Die Sklaven aber hatten es noch schlechter; sie lagen Tag und Nacht unten im dunklen Schiffsräume in Ketten und bekamen zur Nahrung nur das Essen, das so verfault war, daß selbst die Matrosen es nicht mehr essen konnten. Krank waren die Sklaven alle, und täglich starben ein halbes Dutzend. Dann wurden sie einfach auf Deck getragen, ins Wasser geworfen und dort von den mächtigen Haifischen verschlungen. Diese gräßlichen, gierigen Tiere mit den riesigen, mit spitzen Zähnen versehenen Rachen folgten dem schwarzen Schiffe schon seit der Küste; sie schwammen immer darum herum und warteten gefräßig auf die Leichen. Der harte Kapitän und sein grausamer Schiffsarzt vergnügten sich jedesmal, wenn sie den Bestien zum Frühstück und zum Abendbrote die Leichen herunterwarfen.
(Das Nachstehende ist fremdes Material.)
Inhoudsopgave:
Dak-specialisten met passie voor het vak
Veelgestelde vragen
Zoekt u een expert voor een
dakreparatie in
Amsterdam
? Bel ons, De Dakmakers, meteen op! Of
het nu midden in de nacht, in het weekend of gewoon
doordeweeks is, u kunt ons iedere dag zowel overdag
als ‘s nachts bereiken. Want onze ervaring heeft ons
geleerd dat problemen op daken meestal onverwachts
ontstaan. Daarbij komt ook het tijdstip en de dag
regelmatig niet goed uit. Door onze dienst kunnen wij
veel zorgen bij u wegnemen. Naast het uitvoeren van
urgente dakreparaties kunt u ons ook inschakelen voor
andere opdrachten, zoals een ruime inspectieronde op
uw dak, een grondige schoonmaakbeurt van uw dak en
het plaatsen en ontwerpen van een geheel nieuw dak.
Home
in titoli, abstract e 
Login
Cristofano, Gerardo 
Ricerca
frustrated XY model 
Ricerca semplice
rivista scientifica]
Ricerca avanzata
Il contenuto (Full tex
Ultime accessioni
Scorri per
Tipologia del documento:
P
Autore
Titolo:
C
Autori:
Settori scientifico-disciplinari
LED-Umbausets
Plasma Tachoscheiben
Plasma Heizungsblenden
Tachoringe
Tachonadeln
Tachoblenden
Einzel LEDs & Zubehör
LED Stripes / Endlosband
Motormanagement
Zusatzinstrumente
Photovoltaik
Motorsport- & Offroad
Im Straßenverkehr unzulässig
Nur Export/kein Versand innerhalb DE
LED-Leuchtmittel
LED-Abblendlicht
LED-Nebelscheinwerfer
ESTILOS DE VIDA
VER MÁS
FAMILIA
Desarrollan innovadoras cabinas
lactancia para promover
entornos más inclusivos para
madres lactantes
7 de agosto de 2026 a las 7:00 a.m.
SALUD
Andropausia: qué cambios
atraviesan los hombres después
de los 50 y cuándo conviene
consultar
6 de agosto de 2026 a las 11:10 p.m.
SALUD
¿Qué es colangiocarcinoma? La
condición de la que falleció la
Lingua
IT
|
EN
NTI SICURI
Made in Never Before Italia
Neben der Kajüte des Kapitäns befand sich noch ein kleines, schmales Zimmerchen; darin wohnte eine wunderschöne bleiche Frau mit langen schwarzen Haaren. Sie hieß Maria und war die Tochter eines alten spanischen Schiffskapitäns, dessen Schiff vor einigen Jahren mit Mann und Maus untergegangen war. Sie allein war gerettet worden, und der Kapitän hatte ihr versprochen, sie in ihre Heimat zu bringen. – Das fiel ihm aber gar nicht ein; er hielt sie fest, und wenn das Schiff in irgendeinem Hafen landete, so verschloß der Kapitän selbst ihr Zimmer mit schweren Riegeln und Schlössern, so daß sie nicht von Bord kommen konnte. – Einmal hatten ein paar Matrosen im Hafen von Havanna versucht, sie zu befreien; aber der Kapitän hatte es gemerkt und hatte die Matrosen mit der neunschwänzigen Katze totschlagen lassen und dann den Haifischen zum Fraße vorgeworfen. Seitdem wagte niemand mehr, sie zu retten.
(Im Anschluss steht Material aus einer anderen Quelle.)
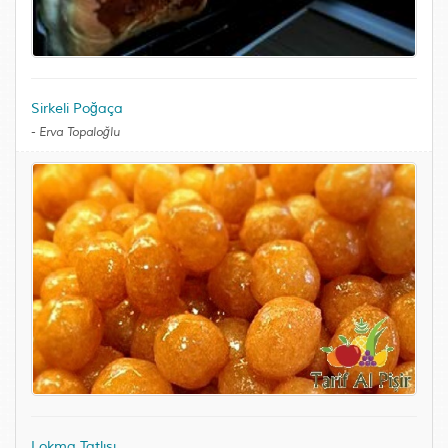
Sirkeli Poğaça
-
Erva Topaloğlu
Lokma Tatlısı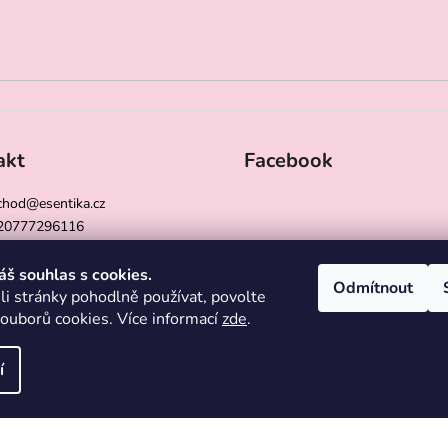
akt
Facebook
chod
@
esentika.cz
20777296116
ntika
ntika_cz
áš souhlas s cookies.
Odmítnout
i stránky pohodlně používat, povolte
souborů cookies. Více informací
zde
.
í
pravit nastavení cookies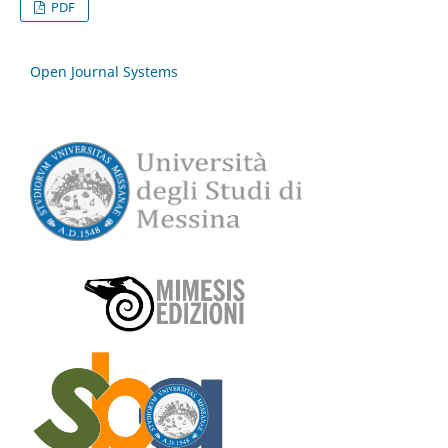
PDF
Open Journal Systems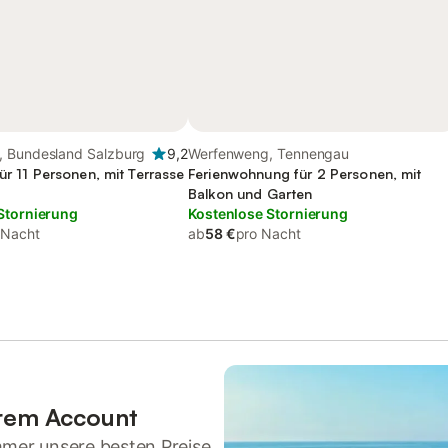
 Bundesland Salzburg
9,2
Werfenweng, Tennengau
ür 11 Personen, mit Terrasse
Ferienwohnung für 2 Personen, mit
Balkon und Garten
Stornierung
Kostenlose Stornierung
 Nacht
ab
58 €
pro Nacht
hrem Account
mmer unsere besten Preise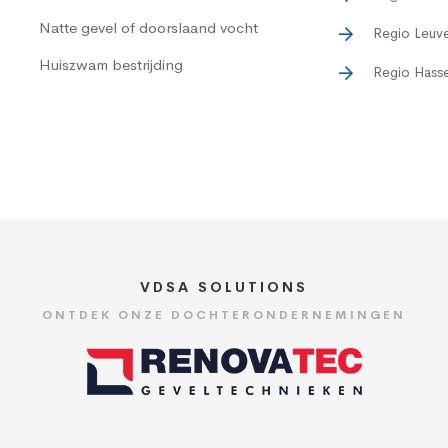
Natte gevel of doorslaand vocht
Regio Leuv
Huiszwam bestrijding
Regio Hasse
VDSA SOLUTIONS
ONTDEK ONZE DOCHTERONDERNEMINGEN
Maria war der gute Geist im Schiffe. Sie stieg herunter in die Kasematten und brachte den armen Sklaven Wasser und Brot und was sie nur an Speisen finden konnte. Für die Matrosen aber hatte sie immer gute, freundliche Worte, so daß sie von allen verehrt wurde. – Der böse Kapitän verfolgte sie mit Liebesanträgen; aber Maria wollte nichts von ihm wissen, sie wies ihn ab, ohne weder auf sein Bitten noch auf sein Fluchen zu hören.

Da geschah es, daß eines Tages ein Schiffsjunge ein Gespräch zwischen dem Kapitän und seinem Schiffsarzte, einem graubärtigen, dickbäuchigen Halunken, der den Kapitän schon auf seinen Seeräuberfahrten begleitet hatte, belauschte.
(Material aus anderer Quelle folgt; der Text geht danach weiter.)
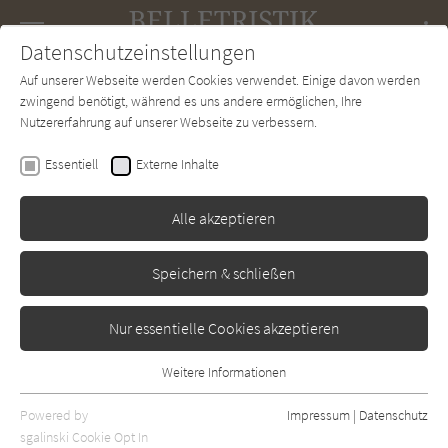
Navigation
Datenschutzeinstellungen
Couch
wechse
Auf unserer Webseite werden Cookies verwendet. Einige davon werden
Forum
Charts
Newsletter
SUCHE
zwingend benötigt, während es uns andere ermöglichen, Ihre
Nutzererfahrung auf unserer Webseite zu verbessern.
E. L. Doctorow
Essentiell
Externe Inhalte
Das Leben der Dichter
Alle akzeptieren
Rowohlt
Erschienen: Januar 1985
Bibliogr. Angaben
0
Speichern & schließen
Nur essentielle Cookies akzeptieren
Weitere Informationen
Essentiell
Essentielle Cookies werden für grundlegende Funktionen der
Powered by
Impressum
|
Datenschutz
Webseite benötigt. Dadurch ist gewährleistet, dass die Webseite
sgalinski Cookie Opt In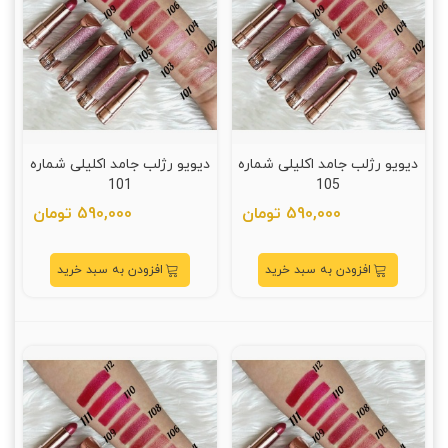
دیویو رژلب جامد اکلیلی شماره
دیویو رژلب جامد اکلیلی شماره
101
105
590,000 تومان
590,000 تومان
افزودن به سبد خرید
افزودن به سبد خرید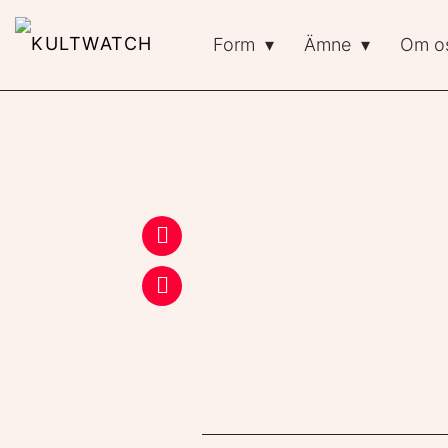
Form
Ämne
Om o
»Also abgemacht!« sagte der Kapitän. – »Noch zehn Tage haben wir zu segeln, bis wir zur spanischen Küste kommen. Ehe wir in den Hafen einlaufen, schüttest du dein Pülverchen in das Essen für die Leute!«

»Verlaßt Euch darauf, Kapitän!« antwortete der Schiffsarzt, »sie sollen so gut zu essen bekommen, daß sie nie wieder etwas anderes brauchen!«

»Wenn sie tot sind, werfen wir die ganze Bande über Bord!« fuhr der Kapitän fort.

»Da werden sich die Haifische freuen!« lachte der Schiffsarzt.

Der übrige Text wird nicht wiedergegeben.